◆ PROBLEM REQUIREMENTS ◆
The expected output is the data itself, duplicated in full.

Stored data entries
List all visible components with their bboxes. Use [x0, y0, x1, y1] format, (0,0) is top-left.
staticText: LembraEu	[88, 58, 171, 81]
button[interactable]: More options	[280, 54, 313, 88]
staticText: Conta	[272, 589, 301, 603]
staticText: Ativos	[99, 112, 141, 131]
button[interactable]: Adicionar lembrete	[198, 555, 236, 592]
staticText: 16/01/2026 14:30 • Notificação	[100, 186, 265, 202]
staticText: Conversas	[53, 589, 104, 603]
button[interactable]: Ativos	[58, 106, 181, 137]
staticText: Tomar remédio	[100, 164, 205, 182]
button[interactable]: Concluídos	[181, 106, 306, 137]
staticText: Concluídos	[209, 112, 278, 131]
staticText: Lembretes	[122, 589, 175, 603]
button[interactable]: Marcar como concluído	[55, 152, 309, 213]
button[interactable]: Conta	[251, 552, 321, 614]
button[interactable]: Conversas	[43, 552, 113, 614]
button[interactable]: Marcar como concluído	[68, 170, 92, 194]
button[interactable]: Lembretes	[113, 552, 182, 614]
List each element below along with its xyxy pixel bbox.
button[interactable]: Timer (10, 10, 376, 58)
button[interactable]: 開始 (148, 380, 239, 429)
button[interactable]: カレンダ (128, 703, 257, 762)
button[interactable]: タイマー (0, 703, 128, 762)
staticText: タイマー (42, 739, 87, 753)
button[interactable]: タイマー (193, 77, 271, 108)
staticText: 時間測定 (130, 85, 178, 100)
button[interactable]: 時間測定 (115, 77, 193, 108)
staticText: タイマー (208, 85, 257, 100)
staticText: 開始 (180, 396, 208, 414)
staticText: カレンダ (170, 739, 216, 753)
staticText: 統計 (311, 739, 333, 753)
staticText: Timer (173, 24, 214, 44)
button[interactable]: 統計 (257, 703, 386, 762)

◆ EXPECTED ANSWER ◆
List all visible components with their bboxes. Use [x0, y0, x1, y1] format, (0,0) is top-left.
staticText: LembraEu	[88, 58, 171, 81]
button[interactable]: More options	[280, 54, 313, 88]
staticText: Conta	[272, 589, 301, 603]
staticText: Ativos	[99, 112, 141, 131]
button[interactable]: Adicionar lembrete	[198, 555, 236, 592]
staticText: 16/01/2026 14:30 • Notificação	[100, 186, 265, 202]
staticText: Conversas	[53, 589, 104, 603]
button[interactable]: Ativos	[58, 106, 181, 137]
staticText: Tomar remédio	[100, 164, 205, 182]
button[interactable]: Concluídos	[181, 106, 306, 137]
staticText: Concluídos	[209, 112, 278, 131]
staticText: Lembretes	[122, 589, 175, 603]
button[interactable]: Marcar como concluído	[55, 152, 309, 213]
button[interactable]: Conta	[251, 552, 321, 614]
button[interactable]: Conversas	[43, 552, 113, 614]
button[interactable]: Marcar como concluído	[68, 170, 92, 194]
button[interactable]: Lembretes	[113, 552, 182, 614]
List each element below along with its xyxy pixel bbox.
button[interactable]: Timer (10, 10, 376, 58)
button[interactable]: 開始 (148, 380, 239, 429)
button[interactable]: カレンダ (128, 703, 257, 762)
button[interactable]: タイマー (0, 703, 128, 762)
staticText: タイマー (42, 739, 87, 753)
button[interactable]: タイマー (193, 77, 271, 108)
staticText: 時間測定 (130, 85, 178, 100)
button[interactable]: 時間測定 (115, 77, 193, 108)
staticText: タイマー (208, 85, 257, 100)
staticText: 開始 (180, 396, 208, 414)
staticText: カレンダ (170, 739, 216, 753)
staticText: 統計 (311, 739, 333, 753)
staticText: Timer (173, 24, 214, 44)
button[interactable]: 統計 (257, 703, 386, 762)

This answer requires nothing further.